Commonwealth of Kentucky Court of Appeals
Nov 2, 2012
NO. 2012-CA-000481-ME (Ky. Ct. App. Nov. 2, 2012)

Opinion

NO. 2012-CA-000481-ME

11-02-2012

EDDIE BELLO APPELLANT v. YENEI SARDUY APPELLEE

BRIEF FOR APPELLANT: Stephen Buchenberger Louisville, Kentucky BRIEF FOR APPELLEE: No brief filed.


NOT TO BE PUBLISHED


APPEAL FROM JEFFERSON FAMILY COURT

HONORABLE JOSEPH W. O'REILLY, JUDGE

ACTION NO. 12-D-500316


OPINION

REVERSING AND REMANDING

BEFORE: CLAYTON, COMBS AND THOMPSON, JUDGES. THOMPSON, JUDGE: Eddie Bello appeals from the Jefferson Family Court's Domestic Violence Order (DVO) prohibiting Bello from having contact with his former wife, Yenei Sarduy, and their two minor children, and awarding temporary custody of the children to Sarduy. Because the admissible evidence does not support the finding of domestic violence or change in custody, we reverse and remand.

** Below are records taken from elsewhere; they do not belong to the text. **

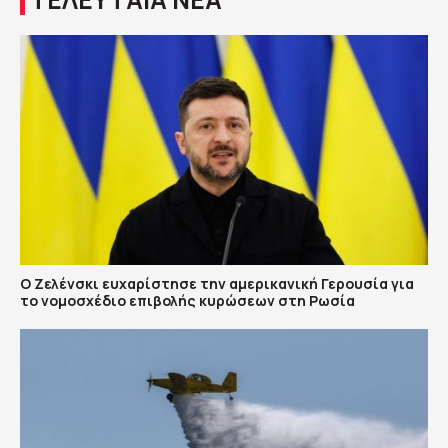
Ο Ζελένσκι ευχαρίστησε την αμερικανική Γερουσία για
το νομοσχέδιο επιβολής κυρώσεων στη Ρωσία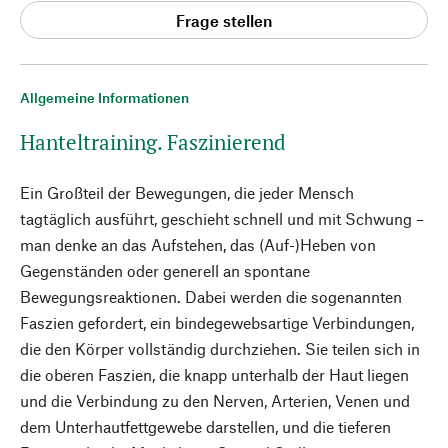
Frage stellen
Allgemeine Informationen
Hanteltraining. Faszinierend
Ein Großteil der Bewegungen, die jeder Mensch
tagtäglich ausführt, geschieht schnell und mit Schwung –
man denke an das Aufstehen, das (Auf-)Heben von
Gegenständen oder generell an spontane
Bewegungsreaktionen. Dabei werden die sogenannten
Faszien gefordert, ein bindegewebsartige Verbindungen,
die den Körper vollständig durchziehen. Sie teilen sich in
die oberen Faszien, die knapp unterhalb der Haut liegen
und die Verbindung zu den Nerven, Arterien, Venen und
dem Unterhautfettgewebe darstellen, und die tieferen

Bello and Sarduy divorced in 2009. Pursuant to the divorce decree, they have joint custody of their seventeen-year-old daughter and eleven-year-old son. Sarduy is the primary residential parent and Bello has liberal visitation without a set schedule.

Sarduy filed a domestic violence petition based upon a single incident of threatened violence. Sarduy alleged that Bello, who had just picked up their son to take him to a birthday party, called her from the party and sounded drunk. He was upset about a door being slammed in his face at her house. Sarduy asked him to bring her son home; Bello stated he would bring him home in five minutes but took much longer than that. When they arrived, the daughter went outside to get the son.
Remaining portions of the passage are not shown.